You can see the source of the ill-conditioning by printing the matrix inverse you're calculating:
In [30]: np.linalg.inv(X.T.dot(X))
Out[30]:
array([[ -4.12181049e+13, 1.93633440e+11, -8.76643127e+13,
-3.06844458e+13, 2.28487459e+12],
[ 1.93633440e+11, -9.09646601e+08, 4.11827338e+11,
1.44148665e+11, -1.07338299e+10],
[ -8.76643127e+13, 4.11827338e+11, -1.86447963e+14,
-6.52609055e+13, 4.85956259e+12],
[ -3.06844458e+13, 1.44148665e+11, -6.52609055e+13,
-2.28427584e+13, 1.70095424e+12],
[ 2.28487459e+12, -1.07338299e+10, 4.85956259e+12,
1.70095424e+12, -1.26659193e+11]])
Eeep!
Taking the dot product of this with X.T leads to a catastrophic loss of precision.
Notice that X is a 4x5 matrix or in statistical terms that you have fewer observations than parameters to estimate. Therefore, the least squares problem has infinitely many solutions with the sum of the squared errors exactly equal to zero. In this case, the normal equations don't help you much because the matrix X'X is singular. Instead, you should just find a solution to X*b=y.
Most numerical linear algebra systems are based on the FORTRAN package LAPACK which uses the a pivoted QR factorization for solving the problem X*b=y. Since there are infinitely many solutions, LAPACK's picks the solution with the smallest norm. In Julia, you can get this solution, simply by writing
float(X)\y
(Unfortunately, the float part is necessary right now, but that will change.)

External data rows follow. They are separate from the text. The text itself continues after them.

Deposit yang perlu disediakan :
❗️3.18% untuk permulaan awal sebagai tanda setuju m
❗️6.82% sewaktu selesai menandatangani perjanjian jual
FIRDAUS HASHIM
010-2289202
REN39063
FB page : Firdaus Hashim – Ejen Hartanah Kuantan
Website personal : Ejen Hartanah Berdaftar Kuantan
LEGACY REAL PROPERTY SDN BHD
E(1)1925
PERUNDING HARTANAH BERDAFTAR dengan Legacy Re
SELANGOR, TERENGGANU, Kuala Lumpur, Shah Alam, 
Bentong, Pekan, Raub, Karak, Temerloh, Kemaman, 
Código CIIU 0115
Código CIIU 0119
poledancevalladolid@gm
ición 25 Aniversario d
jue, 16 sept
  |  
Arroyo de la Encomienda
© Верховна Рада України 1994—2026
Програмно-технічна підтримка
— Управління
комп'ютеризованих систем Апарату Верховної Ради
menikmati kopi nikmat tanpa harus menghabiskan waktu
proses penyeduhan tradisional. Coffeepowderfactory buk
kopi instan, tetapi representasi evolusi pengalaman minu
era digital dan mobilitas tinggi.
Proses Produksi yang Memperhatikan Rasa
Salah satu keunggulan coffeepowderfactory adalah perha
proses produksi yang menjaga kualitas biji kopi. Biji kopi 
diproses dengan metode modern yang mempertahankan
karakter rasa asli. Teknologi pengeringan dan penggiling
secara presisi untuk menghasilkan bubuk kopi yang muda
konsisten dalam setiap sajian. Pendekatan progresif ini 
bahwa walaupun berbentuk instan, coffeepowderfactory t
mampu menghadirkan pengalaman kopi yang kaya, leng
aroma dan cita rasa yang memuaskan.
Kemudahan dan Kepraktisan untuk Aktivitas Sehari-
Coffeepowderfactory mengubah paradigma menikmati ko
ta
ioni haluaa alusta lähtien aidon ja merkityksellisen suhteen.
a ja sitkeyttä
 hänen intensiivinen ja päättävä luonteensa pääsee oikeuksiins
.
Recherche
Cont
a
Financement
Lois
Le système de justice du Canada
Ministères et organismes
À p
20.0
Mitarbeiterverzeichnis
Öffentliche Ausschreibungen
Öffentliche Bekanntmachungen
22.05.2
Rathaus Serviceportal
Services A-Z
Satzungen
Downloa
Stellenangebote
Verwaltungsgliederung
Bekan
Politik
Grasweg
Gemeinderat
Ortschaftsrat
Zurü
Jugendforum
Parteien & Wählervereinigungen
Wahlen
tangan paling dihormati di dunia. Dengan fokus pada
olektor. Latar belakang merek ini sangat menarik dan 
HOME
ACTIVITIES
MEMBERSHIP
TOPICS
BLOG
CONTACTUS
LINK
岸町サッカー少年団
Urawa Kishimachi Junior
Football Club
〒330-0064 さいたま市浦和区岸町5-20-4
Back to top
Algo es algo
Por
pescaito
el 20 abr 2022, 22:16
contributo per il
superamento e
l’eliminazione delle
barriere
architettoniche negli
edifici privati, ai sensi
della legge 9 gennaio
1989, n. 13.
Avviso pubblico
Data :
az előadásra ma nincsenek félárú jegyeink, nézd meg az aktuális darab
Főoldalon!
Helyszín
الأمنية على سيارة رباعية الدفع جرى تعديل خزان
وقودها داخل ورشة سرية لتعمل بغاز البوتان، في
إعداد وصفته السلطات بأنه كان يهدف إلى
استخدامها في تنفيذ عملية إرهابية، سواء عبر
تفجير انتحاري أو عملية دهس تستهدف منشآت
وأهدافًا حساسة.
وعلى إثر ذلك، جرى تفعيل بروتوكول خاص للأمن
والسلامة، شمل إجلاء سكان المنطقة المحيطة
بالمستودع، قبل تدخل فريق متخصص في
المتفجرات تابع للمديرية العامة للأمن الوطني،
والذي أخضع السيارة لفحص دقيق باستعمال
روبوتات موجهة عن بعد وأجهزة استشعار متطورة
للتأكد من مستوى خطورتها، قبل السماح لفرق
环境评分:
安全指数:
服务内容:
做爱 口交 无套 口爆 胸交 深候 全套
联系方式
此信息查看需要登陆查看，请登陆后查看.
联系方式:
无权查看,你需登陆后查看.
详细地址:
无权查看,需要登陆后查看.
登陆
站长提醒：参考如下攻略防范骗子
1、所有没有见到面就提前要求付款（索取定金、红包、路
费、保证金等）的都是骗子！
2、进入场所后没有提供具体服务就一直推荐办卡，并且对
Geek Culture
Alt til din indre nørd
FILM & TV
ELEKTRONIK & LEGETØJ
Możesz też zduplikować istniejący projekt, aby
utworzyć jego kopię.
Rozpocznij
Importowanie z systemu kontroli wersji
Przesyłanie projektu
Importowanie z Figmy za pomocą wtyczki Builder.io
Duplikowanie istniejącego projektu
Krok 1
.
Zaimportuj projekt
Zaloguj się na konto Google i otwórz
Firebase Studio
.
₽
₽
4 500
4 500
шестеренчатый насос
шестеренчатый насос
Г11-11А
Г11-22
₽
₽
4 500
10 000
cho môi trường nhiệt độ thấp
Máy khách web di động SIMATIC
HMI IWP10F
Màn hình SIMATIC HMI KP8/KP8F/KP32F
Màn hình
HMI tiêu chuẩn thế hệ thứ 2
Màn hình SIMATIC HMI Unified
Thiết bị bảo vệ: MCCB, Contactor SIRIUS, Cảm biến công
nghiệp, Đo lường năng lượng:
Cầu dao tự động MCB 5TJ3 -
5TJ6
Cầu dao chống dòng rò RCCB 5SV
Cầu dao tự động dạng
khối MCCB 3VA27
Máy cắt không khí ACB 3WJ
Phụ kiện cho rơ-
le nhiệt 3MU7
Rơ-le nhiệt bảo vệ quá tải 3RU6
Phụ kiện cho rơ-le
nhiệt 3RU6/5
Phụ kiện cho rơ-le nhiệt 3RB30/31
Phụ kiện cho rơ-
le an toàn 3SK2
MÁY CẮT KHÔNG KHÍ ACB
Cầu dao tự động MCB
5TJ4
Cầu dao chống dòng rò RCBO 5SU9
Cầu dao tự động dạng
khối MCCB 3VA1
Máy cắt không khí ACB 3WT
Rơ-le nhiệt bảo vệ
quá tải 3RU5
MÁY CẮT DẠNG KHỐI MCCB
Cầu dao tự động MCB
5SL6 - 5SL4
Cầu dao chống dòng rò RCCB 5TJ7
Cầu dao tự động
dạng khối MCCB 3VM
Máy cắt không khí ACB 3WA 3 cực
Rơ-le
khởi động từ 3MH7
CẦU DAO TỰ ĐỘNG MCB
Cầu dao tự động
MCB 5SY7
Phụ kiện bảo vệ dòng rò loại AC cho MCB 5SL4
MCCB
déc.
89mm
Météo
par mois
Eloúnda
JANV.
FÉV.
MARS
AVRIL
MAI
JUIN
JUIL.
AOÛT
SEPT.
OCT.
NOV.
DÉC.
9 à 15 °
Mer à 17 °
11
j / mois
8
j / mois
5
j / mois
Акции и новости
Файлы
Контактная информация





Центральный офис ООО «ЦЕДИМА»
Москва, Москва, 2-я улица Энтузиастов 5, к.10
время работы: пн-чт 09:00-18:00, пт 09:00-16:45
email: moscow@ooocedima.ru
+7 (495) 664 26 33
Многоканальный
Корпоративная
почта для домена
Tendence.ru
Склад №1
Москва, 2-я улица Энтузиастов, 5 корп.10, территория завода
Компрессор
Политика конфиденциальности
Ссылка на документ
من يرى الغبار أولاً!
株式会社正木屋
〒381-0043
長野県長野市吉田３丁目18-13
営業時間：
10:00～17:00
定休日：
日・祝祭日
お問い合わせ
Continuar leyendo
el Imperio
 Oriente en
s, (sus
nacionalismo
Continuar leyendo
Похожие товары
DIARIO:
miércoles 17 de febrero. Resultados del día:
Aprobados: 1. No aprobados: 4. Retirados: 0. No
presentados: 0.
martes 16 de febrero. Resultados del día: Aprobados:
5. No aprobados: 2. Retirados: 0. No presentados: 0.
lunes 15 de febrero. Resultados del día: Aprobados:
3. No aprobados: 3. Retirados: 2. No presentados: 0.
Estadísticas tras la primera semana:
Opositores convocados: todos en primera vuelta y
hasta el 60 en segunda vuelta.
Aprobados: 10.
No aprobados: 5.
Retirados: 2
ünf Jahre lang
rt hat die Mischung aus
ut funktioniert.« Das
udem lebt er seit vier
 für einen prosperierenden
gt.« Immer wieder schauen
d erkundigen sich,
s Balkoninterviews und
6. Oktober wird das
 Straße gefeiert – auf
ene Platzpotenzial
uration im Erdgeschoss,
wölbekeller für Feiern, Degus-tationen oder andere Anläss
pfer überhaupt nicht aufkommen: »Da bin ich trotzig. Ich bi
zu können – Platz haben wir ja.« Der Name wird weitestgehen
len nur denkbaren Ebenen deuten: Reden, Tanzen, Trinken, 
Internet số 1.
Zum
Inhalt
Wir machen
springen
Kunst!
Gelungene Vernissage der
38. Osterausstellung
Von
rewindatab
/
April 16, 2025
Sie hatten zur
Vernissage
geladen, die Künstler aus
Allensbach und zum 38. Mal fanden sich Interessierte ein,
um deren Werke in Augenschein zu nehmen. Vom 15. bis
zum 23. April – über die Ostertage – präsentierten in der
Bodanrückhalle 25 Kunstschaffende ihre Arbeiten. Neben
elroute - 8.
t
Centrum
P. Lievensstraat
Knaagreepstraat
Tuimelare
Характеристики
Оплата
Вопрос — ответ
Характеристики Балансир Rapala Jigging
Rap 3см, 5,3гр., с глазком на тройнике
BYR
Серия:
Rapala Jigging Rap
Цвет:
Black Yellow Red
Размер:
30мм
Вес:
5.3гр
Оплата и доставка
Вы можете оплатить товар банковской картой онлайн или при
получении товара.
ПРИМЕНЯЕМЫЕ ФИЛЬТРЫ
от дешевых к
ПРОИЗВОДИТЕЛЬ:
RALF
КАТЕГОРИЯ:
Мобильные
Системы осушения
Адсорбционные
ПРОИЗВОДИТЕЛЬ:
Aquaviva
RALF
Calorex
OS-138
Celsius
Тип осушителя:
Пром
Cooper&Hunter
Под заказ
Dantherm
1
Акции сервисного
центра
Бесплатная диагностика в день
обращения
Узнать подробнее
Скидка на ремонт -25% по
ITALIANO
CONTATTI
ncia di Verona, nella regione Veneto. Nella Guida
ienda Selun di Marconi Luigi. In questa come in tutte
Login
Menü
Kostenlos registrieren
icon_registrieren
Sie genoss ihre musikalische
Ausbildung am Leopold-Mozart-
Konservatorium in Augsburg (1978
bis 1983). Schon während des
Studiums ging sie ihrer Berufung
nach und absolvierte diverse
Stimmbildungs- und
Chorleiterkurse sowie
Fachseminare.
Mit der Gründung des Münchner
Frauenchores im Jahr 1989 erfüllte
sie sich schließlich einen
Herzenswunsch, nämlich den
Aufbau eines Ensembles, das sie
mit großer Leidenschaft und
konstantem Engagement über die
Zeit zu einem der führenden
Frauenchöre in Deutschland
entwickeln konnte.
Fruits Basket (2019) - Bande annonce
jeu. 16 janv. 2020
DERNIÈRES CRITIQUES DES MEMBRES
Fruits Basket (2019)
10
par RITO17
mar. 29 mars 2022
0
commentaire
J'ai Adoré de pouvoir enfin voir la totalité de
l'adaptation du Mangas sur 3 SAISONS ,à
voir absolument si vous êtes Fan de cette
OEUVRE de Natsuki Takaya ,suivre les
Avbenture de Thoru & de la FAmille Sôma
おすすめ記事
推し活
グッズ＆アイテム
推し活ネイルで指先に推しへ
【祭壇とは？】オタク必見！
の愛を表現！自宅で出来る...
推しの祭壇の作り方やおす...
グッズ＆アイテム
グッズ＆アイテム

In exact arithmetic, you should get the same solution as the one above with either of your proposed methods, but the floating point representation of you problem introduces small rounding errors and these errors will affect the calculated solution. The effect of the rounding errors on the solution is much larger when using the normal equations compared to using the QR factorization directly on X.
This holds true also in the usual case where X has more rows than columns so often it is recommended that you avoid the normal equations when solving least squares problems. However, when X has many more rows than columns, the matrix X'X is relatively small. In this case, it will be much faster to solve the problem with the normal equations instead of using the QR factorization. In many statistical problems, the extra numerical error is extremely small compared to the statical error so the loss of precision due to the normal equations can simply be ignored.